WHAT THE TASK REQUIRES: Print, word for word, the line containing "Политика конфиденциальности" and all lines beneath it to the end of the entries below. Pictures do not belong in the copy.

[Saved entries]
=== Begin Enclosure ===

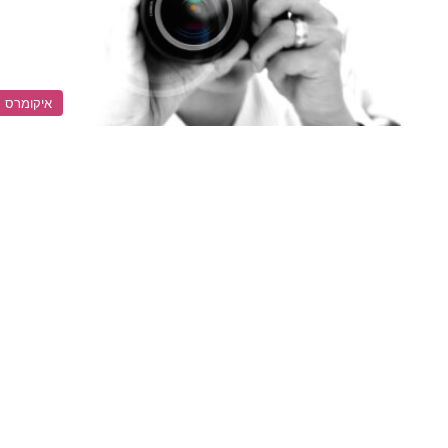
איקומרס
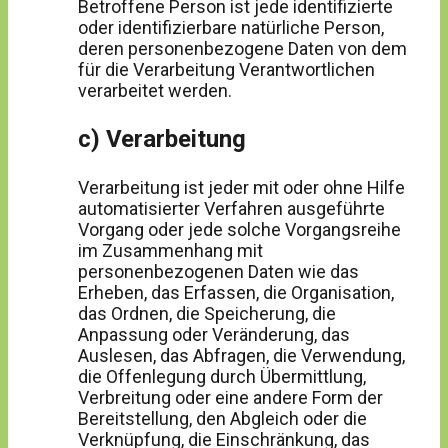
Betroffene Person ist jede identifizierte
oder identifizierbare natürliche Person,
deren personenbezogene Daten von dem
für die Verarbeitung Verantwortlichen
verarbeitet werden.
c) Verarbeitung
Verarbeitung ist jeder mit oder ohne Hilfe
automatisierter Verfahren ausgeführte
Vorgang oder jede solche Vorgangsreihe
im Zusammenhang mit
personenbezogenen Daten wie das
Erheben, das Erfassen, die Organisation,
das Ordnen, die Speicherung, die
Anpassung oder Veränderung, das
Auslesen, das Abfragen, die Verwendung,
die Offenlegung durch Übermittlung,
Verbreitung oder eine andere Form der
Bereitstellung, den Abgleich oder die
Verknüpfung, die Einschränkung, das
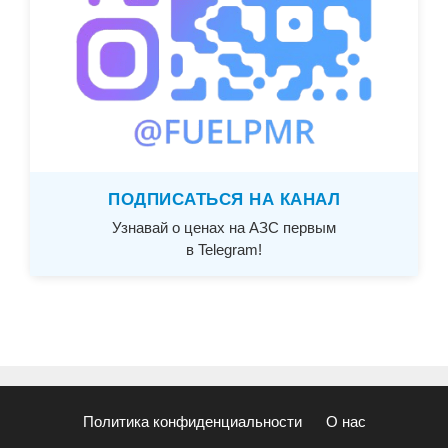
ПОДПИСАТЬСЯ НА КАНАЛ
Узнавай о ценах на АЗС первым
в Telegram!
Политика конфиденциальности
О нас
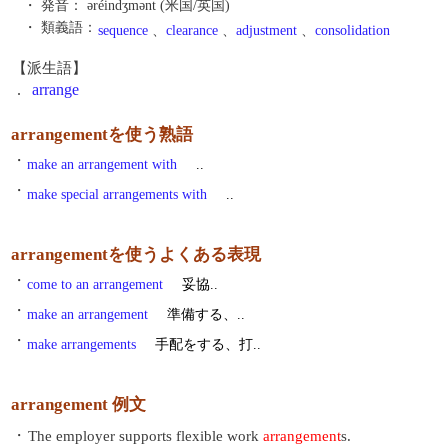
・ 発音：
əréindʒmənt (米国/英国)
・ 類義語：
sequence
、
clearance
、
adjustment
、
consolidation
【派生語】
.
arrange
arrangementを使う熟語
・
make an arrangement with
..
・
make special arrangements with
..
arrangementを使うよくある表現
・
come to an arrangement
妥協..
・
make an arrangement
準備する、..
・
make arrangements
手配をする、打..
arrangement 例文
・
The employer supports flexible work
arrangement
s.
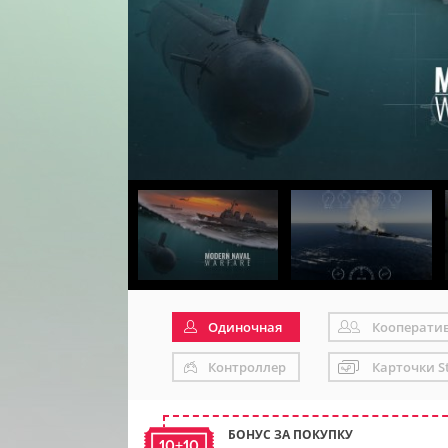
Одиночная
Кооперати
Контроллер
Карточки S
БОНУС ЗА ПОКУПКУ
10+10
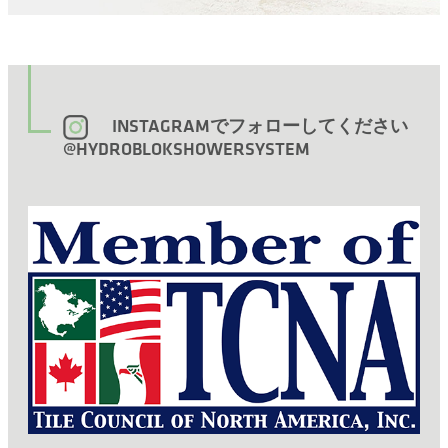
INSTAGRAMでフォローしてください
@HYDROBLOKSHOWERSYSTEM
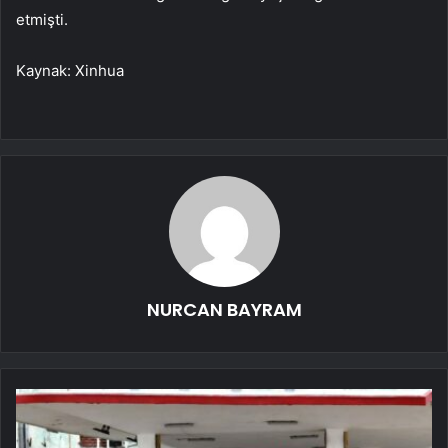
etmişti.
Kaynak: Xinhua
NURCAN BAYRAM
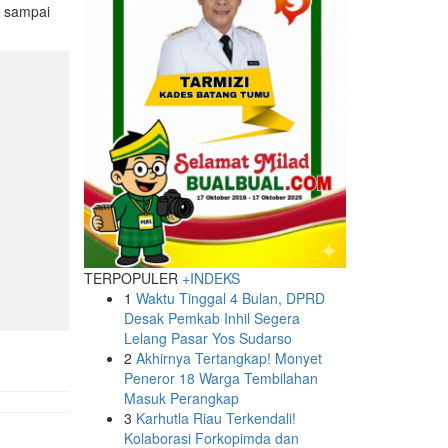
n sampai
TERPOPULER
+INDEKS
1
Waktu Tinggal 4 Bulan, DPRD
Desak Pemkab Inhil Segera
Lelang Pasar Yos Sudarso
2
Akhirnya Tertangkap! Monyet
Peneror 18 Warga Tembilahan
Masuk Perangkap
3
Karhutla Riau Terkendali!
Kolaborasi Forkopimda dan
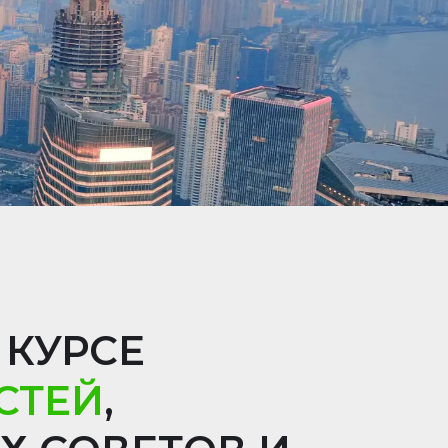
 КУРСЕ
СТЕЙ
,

=== End Enclosure ===

TASK RESULT:
Политика конфиденциальности
О нас
・ 発音：
əréindʒmənt (米国/英国)
・ 類義語：
sequence
、
clearance
、
adjustment
、
consolidation
【派生語】
.
arrange
arrangementを使う熟語
・
make an arrangement with
..
・
make special arrangements with
..
arrangementを使うよくある表現
・
come to an arrangement
妥協..
・
make an arrangement
準備する、..
・
make arrangements
手配をする、打..
arrangement 例文
・
The employer supports flexible work
arrangement
s.
Одиночная
Кооперати
Контроллер
Карточки S
БОНУС ЗА ПОКУПКУ
10+10
INSTAGRAMでフォローしてください
@HYDROBLOKSHOWERSYSTEM
etmişti.
Kaynak: Xinhua
NURCAN BAYRAM
n sampai
TERPOPULER
+INDEKS
1
Waktu Tinggal 4 Bulan, DPRD
Desak Pemkab Inhil Segera
Lelang Pasar Yos Sudarso
2
Akhirnya Tertangkap! Monyet
Peneror 18 Warga Tembilahan
Masuk Perangkap
3
Karhutla Riau Terkendali!
Kolaborasi Forkopimda dan
 КУРСЕ
СТЕЙ
,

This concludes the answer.